Coder Social home page Coder Social logo

dm-nerf's Introduction

arXiv visitors License CC BY-NC-SA 4.0 Twitter Follow

DM-NeRF: 3D Scene Geometry Decomposition and Manipulation from 2D Images

Bing Wang, Lu Chen, Bo Yang*
Paper | Video | DM-SR

The architecture of our proposed DM-NeRF. Given a 3D point $\boldsymbol{p}$, we learn an object code through a series of loss functions using both 2D and 3D supervision signals.

1. Decomposition and Reconstruction:

2. Decomposition and Rendering:

3. Manipulation:

4. Installation

DM-NeRF uses a Conda environment that makes it easy to install all dependencies.

  1. Create the DM-NeRF Conda environment (Python 3.7) with miniconda.
conda create --name DM-NeRF python=3.7
conda activate DM-NeRF
  1. Install all dependencies by running:
pip install -r requirements.txt

4.1 Datasets

In this paper, we consider the following three different datasets:

(1) DM-SR

To the best of our knowledge, there is no existing 3D scene dataset suitable for quantitative evaluation of geometry manipulation. Therefore, we create a synthetic dataset with 8 types of different and complex indoor rooms, called DM-SR. The room types and designs follow Hypersim Dataset. Overall, we firstly render the static scenes, and then manipulate each scene followed by second round rendering. Each scene has a physical size of about 12x12x3 meters with around 8 objects. We will keep updating DM-SR for future research in the community.

In this paper, we use 7 scenes office0, office2, office3, office4, room0, room1, room2 from the Replica Dataset. We request the authors of Semantic-NeRF to generate color images and 2D object masks with camera poses at 640x480 pixels for each of 7 scenes. Each scene has 59~93 objects with very diverse sizes. Details of camera settings and trajectories can be found here.

In this paper, we use 8 scenes scene0010_00, scene0012_00, scene0024_00, scene0033_00, scene0038_00, scene0088_00, scene0113_00, scene0192_00 from the ScanNet Dataset.

4.2 Training

For the training of our standard DM-NeRF , you can simply run the following command with a chosen config file specifying data directory and hyper-params.
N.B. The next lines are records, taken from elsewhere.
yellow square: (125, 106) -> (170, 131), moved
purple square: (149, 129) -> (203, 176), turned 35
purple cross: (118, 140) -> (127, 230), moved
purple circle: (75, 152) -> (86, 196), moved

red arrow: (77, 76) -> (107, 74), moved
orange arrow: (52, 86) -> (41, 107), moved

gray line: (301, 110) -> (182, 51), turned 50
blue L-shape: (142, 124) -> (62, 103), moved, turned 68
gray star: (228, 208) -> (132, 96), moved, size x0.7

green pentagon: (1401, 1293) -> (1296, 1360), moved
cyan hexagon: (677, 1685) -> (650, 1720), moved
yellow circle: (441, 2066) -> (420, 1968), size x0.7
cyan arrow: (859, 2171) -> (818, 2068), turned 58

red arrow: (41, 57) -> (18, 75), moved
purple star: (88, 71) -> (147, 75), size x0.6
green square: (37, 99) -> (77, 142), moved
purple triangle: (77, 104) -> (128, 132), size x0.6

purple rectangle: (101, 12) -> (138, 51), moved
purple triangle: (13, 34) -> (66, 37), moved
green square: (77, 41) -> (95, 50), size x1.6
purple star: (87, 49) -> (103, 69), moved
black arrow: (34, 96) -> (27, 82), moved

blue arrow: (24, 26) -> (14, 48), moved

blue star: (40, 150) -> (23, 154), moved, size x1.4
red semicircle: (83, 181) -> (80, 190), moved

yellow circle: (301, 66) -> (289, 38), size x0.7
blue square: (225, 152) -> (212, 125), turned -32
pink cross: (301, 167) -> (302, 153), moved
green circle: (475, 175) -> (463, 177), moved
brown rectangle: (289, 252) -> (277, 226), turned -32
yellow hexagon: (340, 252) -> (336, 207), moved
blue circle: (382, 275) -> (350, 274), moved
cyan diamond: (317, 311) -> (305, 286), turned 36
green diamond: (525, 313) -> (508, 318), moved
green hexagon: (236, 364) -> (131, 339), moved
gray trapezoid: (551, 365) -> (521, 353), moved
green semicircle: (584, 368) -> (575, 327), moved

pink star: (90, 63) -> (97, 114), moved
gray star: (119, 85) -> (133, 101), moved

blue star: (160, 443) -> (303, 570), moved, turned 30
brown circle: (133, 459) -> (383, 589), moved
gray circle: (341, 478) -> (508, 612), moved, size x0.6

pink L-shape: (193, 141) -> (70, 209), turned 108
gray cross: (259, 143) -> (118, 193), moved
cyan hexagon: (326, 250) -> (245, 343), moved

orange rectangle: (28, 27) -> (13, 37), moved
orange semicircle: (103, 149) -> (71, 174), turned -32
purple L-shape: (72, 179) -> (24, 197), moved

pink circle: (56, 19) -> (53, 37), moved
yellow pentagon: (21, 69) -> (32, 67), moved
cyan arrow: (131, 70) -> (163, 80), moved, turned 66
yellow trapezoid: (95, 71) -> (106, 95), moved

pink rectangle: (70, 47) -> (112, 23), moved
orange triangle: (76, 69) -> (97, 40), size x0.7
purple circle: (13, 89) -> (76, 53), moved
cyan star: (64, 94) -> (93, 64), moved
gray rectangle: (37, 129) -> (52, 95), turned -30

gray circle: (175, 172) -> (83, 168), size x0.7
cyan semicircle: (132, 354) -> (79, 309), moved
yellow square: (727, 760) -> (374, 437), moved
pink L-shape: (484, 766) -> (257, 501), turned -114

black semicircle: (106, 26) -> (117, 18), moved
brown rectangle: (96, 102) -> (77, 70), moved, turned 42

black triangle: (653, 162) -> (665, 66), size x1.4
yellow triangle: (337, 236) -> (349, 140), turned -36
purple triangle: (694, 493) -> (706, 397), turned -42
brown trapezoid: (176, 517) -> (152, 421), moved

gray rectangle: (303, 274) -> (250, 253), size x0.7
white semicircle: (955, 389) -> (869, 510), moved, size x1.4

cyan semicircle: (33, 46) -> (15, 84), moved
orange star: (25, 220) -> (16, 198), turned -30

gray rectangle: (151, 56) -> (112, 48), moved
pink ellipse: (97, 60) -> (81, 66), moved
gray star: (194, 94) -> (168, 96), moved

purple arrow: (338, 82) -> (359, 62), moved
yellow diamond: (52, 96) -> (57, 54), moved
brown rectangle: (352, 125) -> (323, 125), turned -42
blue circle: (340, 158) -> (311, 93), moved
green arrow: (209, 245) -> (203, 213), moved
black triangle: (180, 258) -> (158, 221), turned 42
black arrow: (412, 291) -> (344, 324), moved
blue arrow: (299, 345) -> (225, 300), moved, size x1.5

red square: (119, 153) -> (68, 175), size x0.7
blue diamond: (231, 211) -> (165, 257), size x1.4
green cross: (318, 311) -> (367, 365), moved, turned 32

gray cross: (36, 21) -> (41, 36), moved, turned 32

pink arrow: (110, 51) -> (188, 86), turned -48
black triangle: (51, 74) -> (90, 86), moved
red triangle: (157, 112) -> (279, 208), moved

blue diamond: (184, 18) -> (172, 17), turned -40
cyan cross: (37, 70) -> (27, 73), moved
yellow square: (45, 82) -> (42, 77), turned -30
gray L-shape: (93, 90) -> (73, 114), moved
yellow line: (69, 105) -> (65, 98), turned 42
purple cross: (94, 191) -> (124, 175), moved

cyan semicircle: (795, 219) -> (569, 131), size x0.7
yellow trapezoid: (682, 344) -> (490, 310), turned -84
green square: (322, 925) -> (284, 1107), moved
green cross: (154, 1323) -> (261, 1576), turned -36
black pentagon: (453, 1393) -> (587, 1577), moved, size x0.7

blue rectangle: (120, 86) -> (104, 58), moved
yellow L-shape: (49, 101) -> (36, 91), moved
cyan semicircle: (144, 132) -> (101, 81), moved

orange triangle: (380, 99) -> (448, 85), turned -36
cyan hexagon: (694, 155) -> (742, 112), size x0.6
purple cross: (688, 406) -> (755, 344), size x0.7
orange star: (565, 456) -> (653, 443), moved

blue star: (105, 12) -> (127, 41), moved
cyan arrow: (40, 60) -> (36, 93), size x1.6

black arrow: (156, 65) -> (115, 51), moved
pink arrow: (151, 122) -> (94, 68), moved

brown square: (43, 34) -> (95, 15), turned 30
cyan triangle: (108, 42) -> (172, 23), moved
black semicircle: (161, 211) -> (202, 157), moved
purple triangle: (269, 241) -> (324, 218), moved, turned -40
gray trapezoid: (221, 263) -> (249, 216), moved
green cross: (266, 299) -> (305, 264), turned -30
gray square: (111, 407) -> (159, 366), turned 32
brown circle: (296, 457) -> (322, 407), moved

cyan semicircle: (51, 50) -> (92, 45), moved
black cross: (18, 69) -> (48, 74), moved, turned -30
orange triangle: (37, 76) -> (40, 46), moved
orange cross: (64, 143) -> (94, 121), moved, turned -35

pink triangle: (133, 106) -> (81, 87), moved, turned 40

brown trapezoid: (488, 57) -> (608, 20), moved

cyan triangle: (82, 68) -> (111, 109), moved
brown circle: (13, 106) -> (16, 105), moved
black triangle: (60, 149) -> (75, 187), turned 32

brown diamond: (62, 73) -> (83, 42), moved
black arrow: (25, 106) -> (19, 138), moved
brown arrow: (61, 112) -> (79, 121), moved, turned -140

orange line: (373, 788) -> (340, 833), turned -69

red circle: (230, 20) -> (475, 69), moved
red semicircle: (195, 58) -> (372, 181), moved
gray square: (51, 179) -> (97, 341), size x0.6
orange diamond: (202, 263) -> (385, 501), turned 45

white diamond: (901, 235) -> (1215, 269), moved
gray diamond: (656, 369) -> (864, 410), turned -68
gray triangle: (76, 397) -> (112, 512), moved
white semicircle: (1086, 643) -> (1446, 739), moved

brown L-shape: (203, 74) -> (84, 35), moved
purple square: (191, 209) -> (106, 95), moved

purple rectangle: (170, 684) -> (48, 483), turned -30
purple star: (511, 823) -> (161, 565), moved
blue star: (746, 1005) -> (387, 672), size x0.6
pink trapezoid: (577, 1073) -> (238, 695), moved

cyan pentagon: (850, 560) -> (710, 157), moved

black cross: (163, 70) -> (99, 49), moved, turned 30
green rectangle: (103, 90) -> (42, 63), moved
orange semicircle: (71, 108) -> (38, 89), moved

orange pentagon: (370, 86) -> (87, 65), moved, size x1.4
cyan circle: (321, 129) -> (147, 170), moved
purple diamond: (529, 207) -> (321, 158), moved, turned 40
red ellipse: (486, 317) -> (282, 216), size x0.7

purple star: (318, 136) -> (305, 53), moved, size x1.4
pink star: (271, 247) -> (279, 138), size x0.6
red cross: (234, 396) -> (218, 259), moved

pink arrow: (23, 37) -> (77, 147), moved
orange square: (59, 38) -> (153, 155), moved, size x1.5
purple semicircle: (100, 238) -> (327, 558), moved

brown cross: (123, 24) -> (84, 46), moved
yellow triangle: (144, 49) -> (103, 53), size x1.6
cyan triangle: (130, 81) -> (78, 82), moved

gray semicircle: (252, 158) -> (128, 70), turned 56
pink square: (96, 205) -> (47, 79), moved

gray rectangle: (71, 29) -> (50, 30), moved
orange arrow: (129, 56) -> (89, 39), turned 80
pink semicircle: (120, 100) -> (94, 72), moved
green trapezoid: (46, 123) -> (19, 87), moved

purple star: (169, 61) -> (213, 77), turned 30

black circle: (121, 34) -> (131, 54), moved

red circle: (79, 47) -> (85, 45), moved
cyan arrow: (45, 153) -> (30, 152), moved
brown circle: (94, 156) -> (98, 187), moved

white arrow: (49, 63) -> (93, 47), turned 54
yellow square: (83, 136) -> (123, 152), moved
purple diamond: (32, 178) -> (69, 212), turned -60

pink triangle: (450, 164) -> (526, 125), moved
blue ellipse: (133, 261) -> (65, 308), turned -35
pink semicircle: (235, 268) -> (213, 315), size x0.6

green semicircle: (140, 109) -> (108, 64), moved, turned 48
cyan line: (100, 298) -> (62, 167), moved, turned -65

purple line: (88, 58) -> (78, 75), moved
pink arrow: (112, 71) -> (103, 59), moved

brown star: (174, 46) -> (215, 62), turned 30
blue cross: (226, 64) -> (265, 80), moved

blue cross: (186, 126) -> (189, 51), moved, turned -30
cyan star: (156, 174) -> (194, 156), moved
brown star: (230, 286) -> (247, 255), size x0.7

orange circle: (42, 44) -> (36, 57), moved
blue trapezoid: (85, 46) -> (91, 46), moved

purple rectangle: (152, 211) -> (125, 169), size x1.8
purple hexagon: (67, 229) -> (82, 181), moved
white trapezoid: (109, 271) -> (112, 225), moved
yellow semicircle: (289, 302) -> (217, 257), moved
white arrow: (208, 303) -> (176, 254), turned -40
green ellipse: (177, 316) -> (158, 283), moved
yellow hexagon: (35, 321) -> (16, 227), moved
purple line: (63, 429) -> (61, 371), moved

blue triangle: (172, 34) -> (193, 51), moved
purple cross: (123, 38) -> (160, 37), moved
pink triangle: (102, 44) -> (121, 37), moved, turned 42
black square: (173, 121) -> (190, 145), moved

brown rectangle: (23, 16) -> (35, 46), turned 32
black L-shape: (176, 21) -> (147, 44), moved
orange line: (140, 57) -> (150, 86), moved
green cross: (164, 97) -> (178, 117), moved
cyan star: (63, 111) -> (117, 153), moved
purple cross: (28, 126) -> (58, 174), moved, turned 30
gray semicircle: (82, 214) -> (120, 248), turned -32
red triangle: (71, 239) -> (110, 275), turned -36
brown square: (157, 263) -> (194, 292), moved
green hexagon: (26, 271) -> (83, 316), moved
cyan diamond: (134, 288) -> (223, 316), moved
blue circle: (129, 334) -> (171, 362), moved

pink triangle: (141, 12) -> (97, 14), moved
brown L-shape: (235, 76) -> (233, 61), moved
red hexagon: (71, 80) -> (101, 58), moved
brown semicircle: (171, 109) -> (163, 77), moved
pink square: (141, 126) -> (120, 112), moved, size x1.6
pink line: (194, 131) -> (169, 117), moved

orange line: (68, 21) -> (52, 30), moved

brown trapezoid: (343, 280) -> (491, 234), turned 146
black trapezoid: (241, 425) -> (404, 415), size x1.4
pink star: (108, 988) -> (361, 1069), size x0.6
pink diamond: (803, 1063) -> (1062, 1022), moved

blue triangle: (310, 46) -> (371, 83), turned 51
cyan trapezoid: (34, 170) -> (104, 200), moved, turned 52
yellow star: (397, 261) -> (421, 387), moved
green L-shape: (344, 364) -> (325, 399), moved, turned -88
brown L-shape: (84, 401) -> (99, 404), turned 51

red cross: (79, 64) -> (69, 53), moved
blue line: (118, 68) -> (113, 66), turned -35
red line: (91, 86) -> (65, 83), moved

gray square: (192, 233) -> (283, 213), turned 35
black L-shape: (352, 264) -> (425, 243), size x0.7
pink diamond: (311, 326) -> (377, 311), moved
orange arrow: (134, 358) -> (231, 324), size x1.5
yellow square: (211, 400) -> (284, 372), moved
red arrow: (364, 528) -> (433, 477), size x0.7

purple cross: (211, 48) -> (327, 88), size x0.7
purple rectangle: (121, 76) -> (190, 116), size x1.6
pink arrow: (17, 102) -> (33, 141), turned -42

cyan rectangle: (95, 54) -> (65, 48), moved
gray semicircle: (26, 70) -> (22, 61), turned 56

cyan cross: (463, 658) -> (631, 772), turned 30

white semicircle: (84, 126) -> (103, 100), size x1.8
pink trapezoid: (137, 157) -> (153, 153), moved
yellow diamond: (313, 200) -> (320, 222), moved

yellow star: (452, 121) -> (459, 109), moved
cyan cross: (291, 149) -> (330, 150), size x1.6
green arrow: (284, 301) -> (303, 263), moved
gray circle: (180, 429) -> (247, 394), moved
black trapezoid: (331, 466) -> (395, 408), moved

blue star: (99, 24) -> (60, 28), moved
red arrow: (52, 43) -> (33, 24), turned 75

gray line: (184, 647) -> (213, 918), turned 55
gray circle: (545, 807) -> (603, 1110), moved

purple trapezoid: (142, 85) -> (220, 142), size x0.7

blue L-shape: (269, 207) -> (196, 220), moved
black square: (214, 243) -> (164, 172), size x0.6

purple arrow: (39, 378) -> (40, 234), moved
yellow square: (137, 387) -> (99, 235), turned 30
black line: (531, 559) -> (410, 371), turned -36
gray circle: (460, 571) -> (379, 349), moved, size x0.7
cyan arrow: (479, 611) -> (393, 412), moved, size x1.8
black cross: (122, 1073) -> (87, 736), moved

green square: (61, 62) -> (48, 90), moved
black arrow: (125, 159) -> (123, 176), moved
CUDA_VISIBLE_DEVICES=0 python -u train_dmsr.py --config configs/dmsr/train/study.txt

Other working modes and set-ups can be also made via the above command by choosing different config files.

4.3 Evaluation

In this paper, we use PSNR, SSIM, LPIPS for rendering evaluation, and mAPs for both decomposition and manipulation evluations.

(1) Decomposition

Quantitative Evaluation

For decomposition evaluation, you need choose a specific config file and then run:

CUDA_VISIBLE_DEVICES=0 python -u test_dmsr.py --config configs/dmsr/test/study.txt
Mesh Generation

For mesh generation, you can change the config file and then run:

CUDA_VISIBLE_DEVICES=0 python -u test_dmsr.py --config configs/dmsr/test/meshing.txt

(2) Manipulation

Quantitative Evaluation

We provide the DM-SR dataset for the quantitative evaluation of geometry manipulation.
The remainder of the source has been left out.